By Laila Yousufy
Since the Taliban’s takeover of Afghanistan, over three months ago, Bahar Mohammadi* is living in constant fear. With each knock on the front door, she thinks it is the Taliban coming for her as they did for Negar, a pregnant, former policewoman in central Ghor province, who was killed three weeks after the Taliban came to power. She was brutally killed in front of her children.
“It is painful to imagine my death in front of my family’s eyes,” the 25-year-old former Afghan National Army officer told Rukhshana Media in a phone interview.
To work in the army, she stood up to her father. When she went to Turkey for a six-month training course for the security forces, her father refused to talk to her. “My father was against my decision to join the army. He would say what a girl has to do with the police, military, and weapons. But I joined anyway,” Mohammadi said, adding how uneasy she feels putting her family in danger by choosing to join the army.
Amid the news of increasing threats to former female military officers in Afghanistan, some of whom have been found dead since the Taliban returned to power, the economic crisis also took a toll on the lives of these women who now lost their source of income and have turned into fugitives.
Mohammadi and her two sisters who were the breadwinners of their family of ten until August 15, are now jobless. Her elderly father is too old to find a job and her brothers are too young to work. She doesn’t know how her family can survive. “Now, I can’t work outside the home. I can’t walk freely. These days, my life is like a prisoner,” she said.
Marzia Mohibi*, a former policewoman in the western province of Herat is terrified of being caught by the Taliban. When the city fell to the Taliban, she fled to Kabul with her family.
The 28-year-old, mother of two, now worries for the future of her family. “I tried many ways to get out of the country, but it didn’t work. And now, I don’t have money to go out on my own,” she said.
“I am in hiding, even my parents don’t know where I am living,” Mohibi said, adding she has received suspicious calls from people who ask for her address.
In the past six months, at least five female police officers have been killed in Kandahar, Kapisa, Ghazni, and Ghor provinces, but no one has been arrested in relation to their murders.
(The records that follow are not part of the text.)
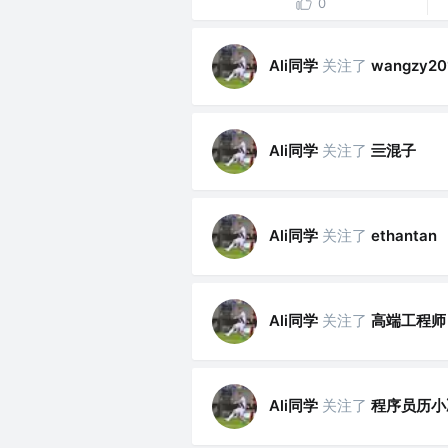
0
Ali同学
关注了
wangzy20
Ali同学
关注了
亖混子
Ali同学
关注了
ethantan
Ali同学
关注了
高端工程师
Ali同学
关注了
程序员历小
When the Taliban were accused of killing Negar, the pregnant policewoman in Ghor province, they denied having a role in her brutal killing, but they promised to investigate her death. Almost three months have passed since her murder, but her family is still looking for answers.
There are also reports about activists and policewomen going missing, among them Major Alia Arefi, the 45-year-old director of the women’s prison in Herat who has been missing since September 29.
On November 6, Rukhshana Media reported on the death of a 29-year-old activist and university lecturer, Frozan Safi, the first known death of a women’s rights defender since the Taliban swept to power almost three months ago. Her family found her bullet-ridden body in a morgue in the city of Mazar-i-Sharif, Balkh provincial capital in late October.
*The names of interviewees have been changed to protect their identity.